La Peur Du Vide sits uneasily between straight-ahead and free jazz, occasionally tipping to one side or the other. It’s familiar ground for tenor saxophonist Bill McHenry-even more so for his quartet (pianist Orrin Evans, bassist Eric Revis and drummer Andrew Cyrille). By and large they handle this terrain superbly, solidifying the album’s aesthetic with their personalities and a deep sense of tradition.
Sometimes that tradition is overt. “In Sight” is a straight cooker with a boppish head and deadly swing. Elsewhere, the band stretches out but keeps a foot in blues harmony. Though much of “Recognition” comprises freeform, softly stated interplay between McHenry, Revis and Cyrille, McHenry maintains edgy tonality that solidifies into dark spiritual chords when Evans rejoins him to conclude the piece.

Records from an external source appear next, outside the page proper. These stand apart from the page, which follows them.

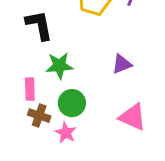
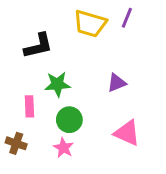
black L-shape: (39, 25) -> (38, 46), turned 88
brown cross: (39, 116) -> (16, 143), moved

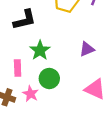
green star: (58, 84) -> (40, 50), turned -30
pink star: (63, 148) -> (31, 94), moved

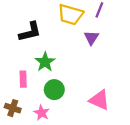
purple triangle: (87, 49) -> (91, 38), moved, turned -35
pink star: (31, 94) -> (42, 113), moved

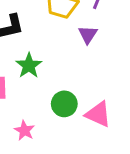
green circle: (54, 90) -> (64, 104), moved

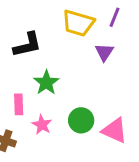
pink star: (24, 130) -> (42, 125), moved

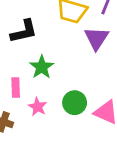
purple triangle: (104, 52) -> (97, 38), size x1.4

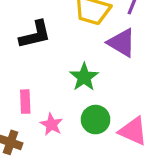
purple triangle: (97, 38) -> (122, 43), turned -32
green star: (42, 67) -> (84, 77), moved

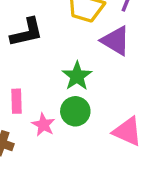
green circle: (96, 120) -> (75, 111), moved

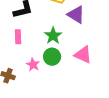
pink rectangle: (17, 101) -> (18, 37), moved
pink triangle: (127, 131) -> (83, 55), moved

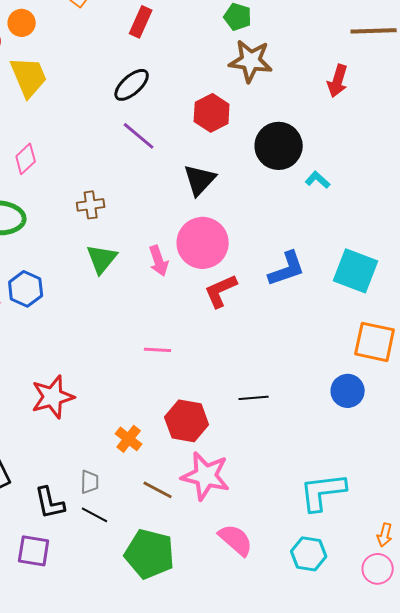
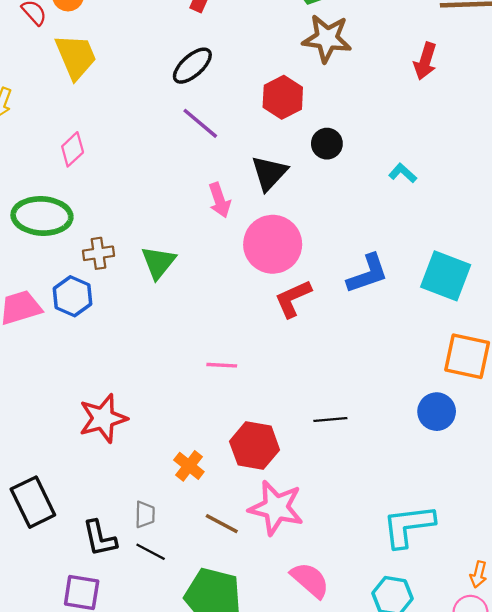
black circle: (279, 146) -> (327, 144), moved, size x0.6
brown cross: (91, 205) -> (99, 253), moved
pink arrow: (159, 261) -> (219, 200), moved

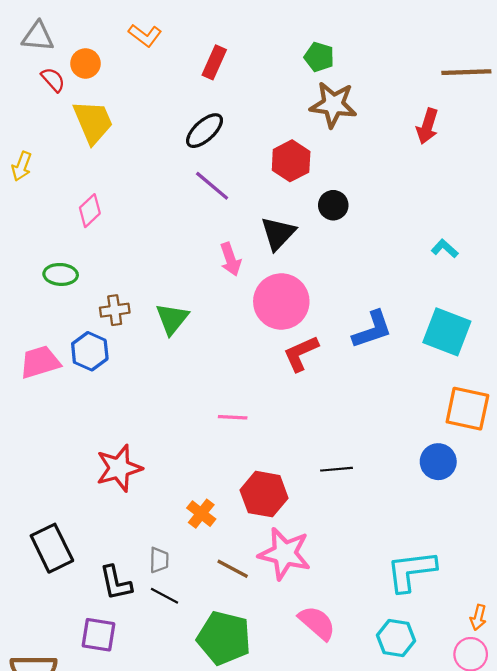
cyan L-shape: (403, 173) -> (445, 248), moved
green ellipse: (42, 216) -> (61, 274), size x0.6

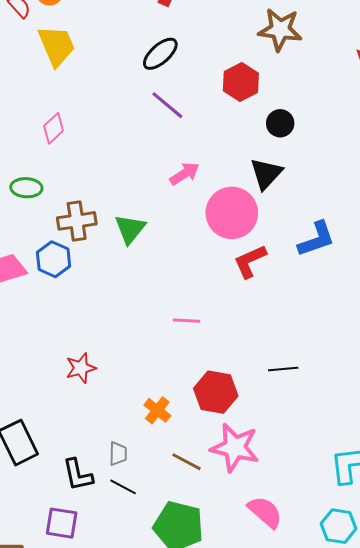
black triangle: (278, 233) -> (266, 174), moved
pink arrow: (230, 259) -> (184, 174), turned -104
brown cross: (115, 310) -> (77, 221), size x1.4
red star: (119, 468) -> (81, 368), size x0.7

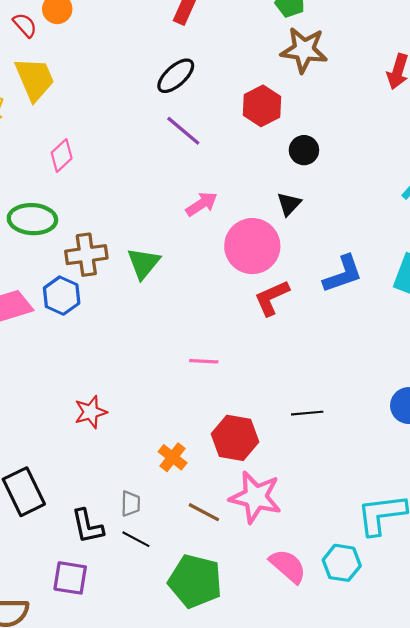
yellow trapezoid: (57, 46) -> (35, 79), moved
black triangle: (266, 174) -> (289, 204), size x0.7
green ellipse: (26, 188) -> (32, 219), size x1.4
cyan hexagon: (339, 526) -> (342, 563), moved

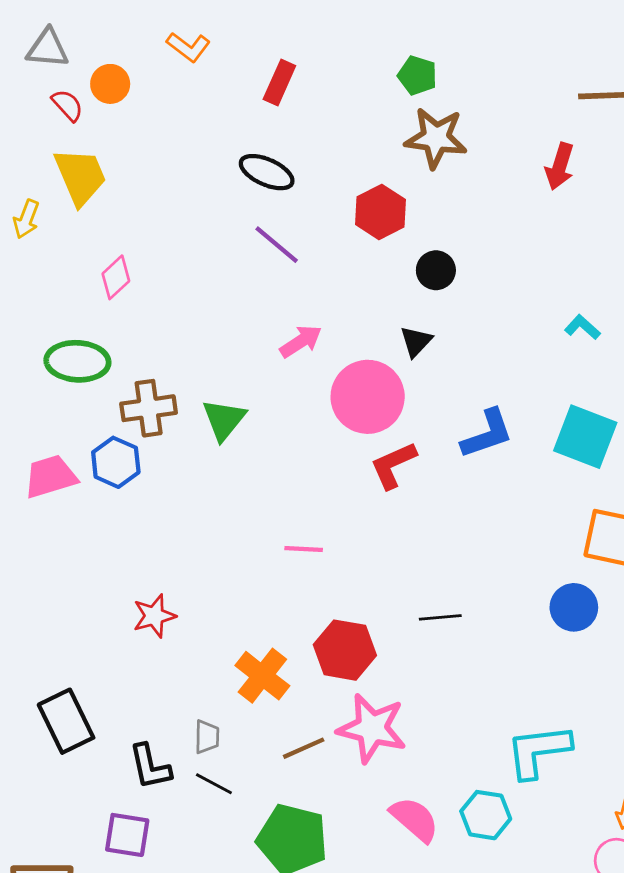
black ellipse: (176, 76) -> (267, 172), turned 66
orange cross: (173, 457) -> (262, 676), size x1.4
brown line: (204, 512) -> (304, 748), turned -52

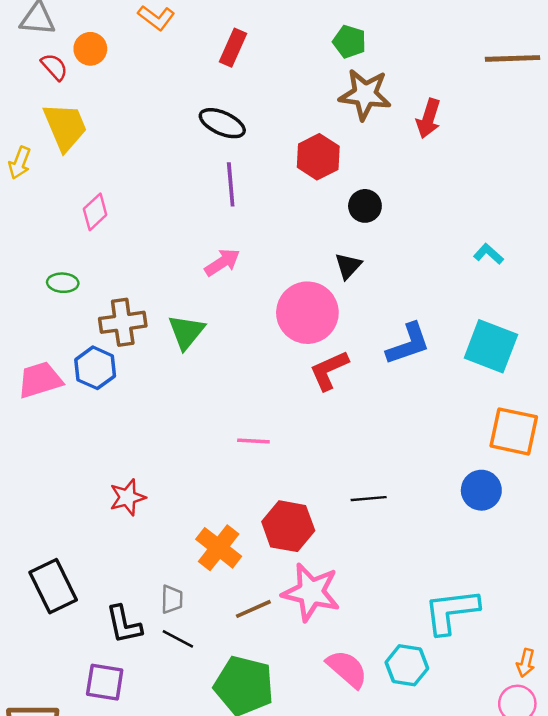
red arrow: (560, 166) -> (429, 118), moved
purple line: (277, 245) -> (231, 184), turned 45
pink arrow: (301, 341) -> (222, 262), moved
green ellipse: (77, 361) -> (63, 283), size x0.6

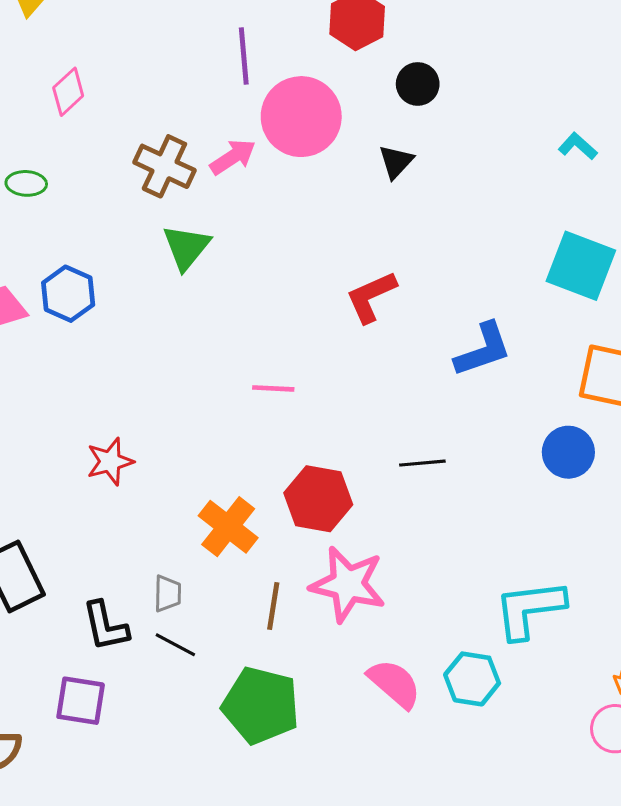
pink circle: (307, 313) -> (301, 117), moved
brown cross: (123, 322) -> (164, 166), moved, turned 33
blue L-shape: (408, 344) -> (483, 350), moved
brown line: (253, 609) -> (273, 606), turned -57

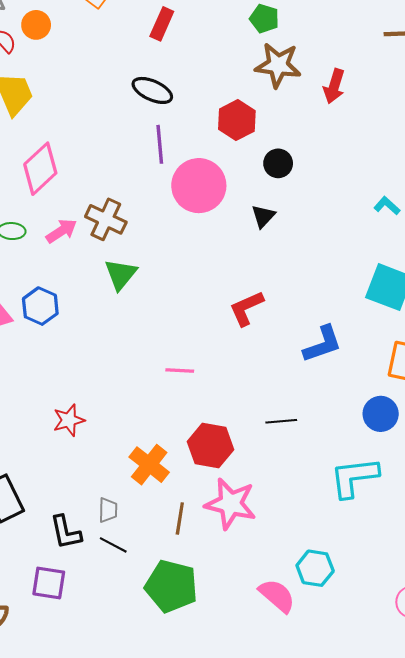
pink diamond: (68, 92) -> (40, 169), size x1.6
pink arrow: (233, 157) -> (61, 231), moved
cyan L-shape: (530, 609) -> (354, 477), moved
pink semicircle: (394, 684) -> (277, 596), moved

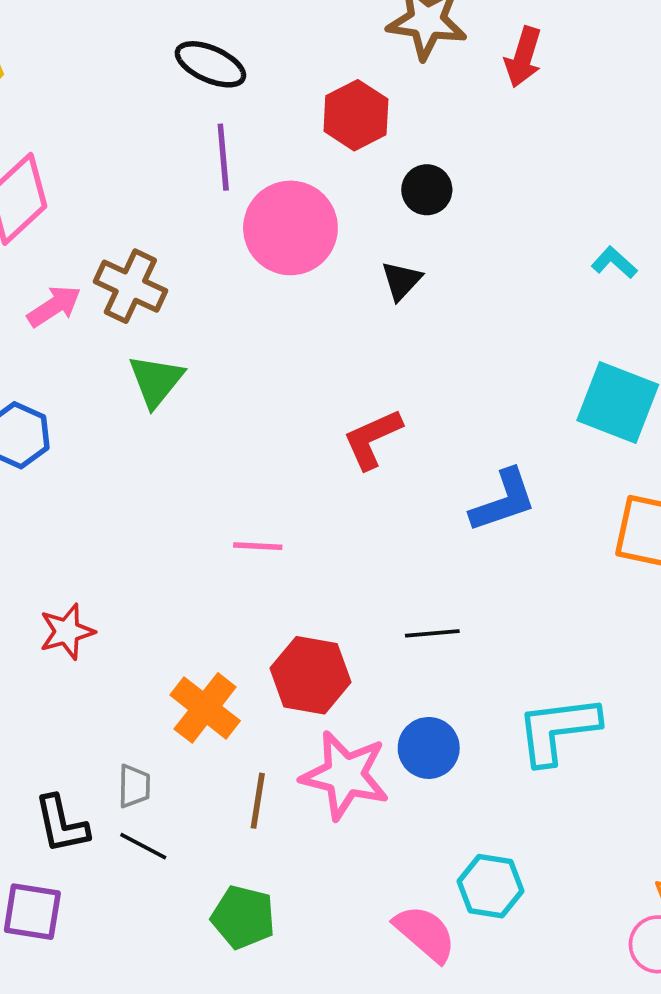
blue circle: (381, 414) -> (429, 748), moved
green pentagon: (171, 586) -> (243, 917), size x0.7

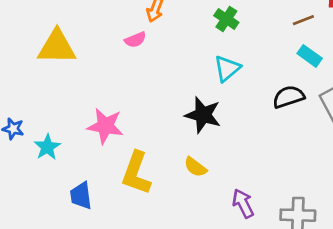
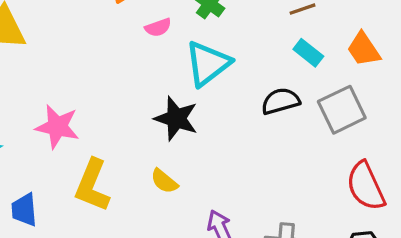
pink semicircle: (135, 40) -> (158, 27), moved
cyan triangle: (227, 69) -> (208, 64), size x1.4

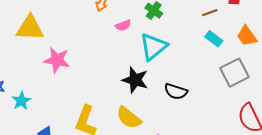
black semicircle: (281, 101) -> (176, 91), moved, turned -145
pink star: (57, 127) -> (57, 60), moved
yellow semicircle: (164, 181) -> (129, 118), size x1.5

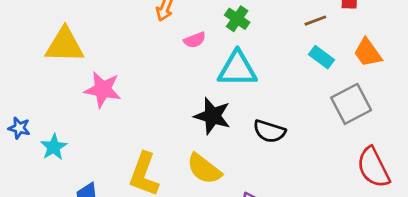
cyan triangle: (153, 47) -> (237, 69), turned 40

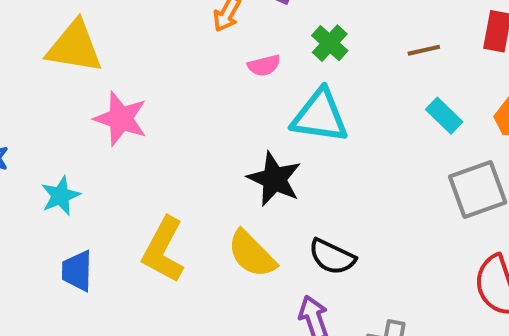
brown line: (315, 21) -> (424, 50), moved
black semicircle: (269, 131) -> (332, 257), moved
cyan star: (54, 147) -> (60, 196), moved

Four of the six tunes pay homage to McHenry’s favorite musicians, further unifying the program. “Today” was inspired by Stevie Wonder, whose style reverberates throughout McHenry’s two-octave melody and in the soul that Evans and Revis place behind that melody. “Siglo XX,” ostensibly a joint tribute to Woody Shaw and Paul Robeson, instead evokes Andrew Hill in its oblong structure and Evans’ lustrous, dissonant voicings; McHenry even suggests frequent Hill collaborator Joe Henderson with his middle-register vibrato.
That’s not a flaw, per se, though the album does have one. “Trillard,” a salute to Stacy Dillard, is essentially a series of long solos-too long. Even Cyrille, who’s made a tradition of solo drum performance, sounds run-on and disjointed here. It’s the only weakness in an otherwise masterly recording.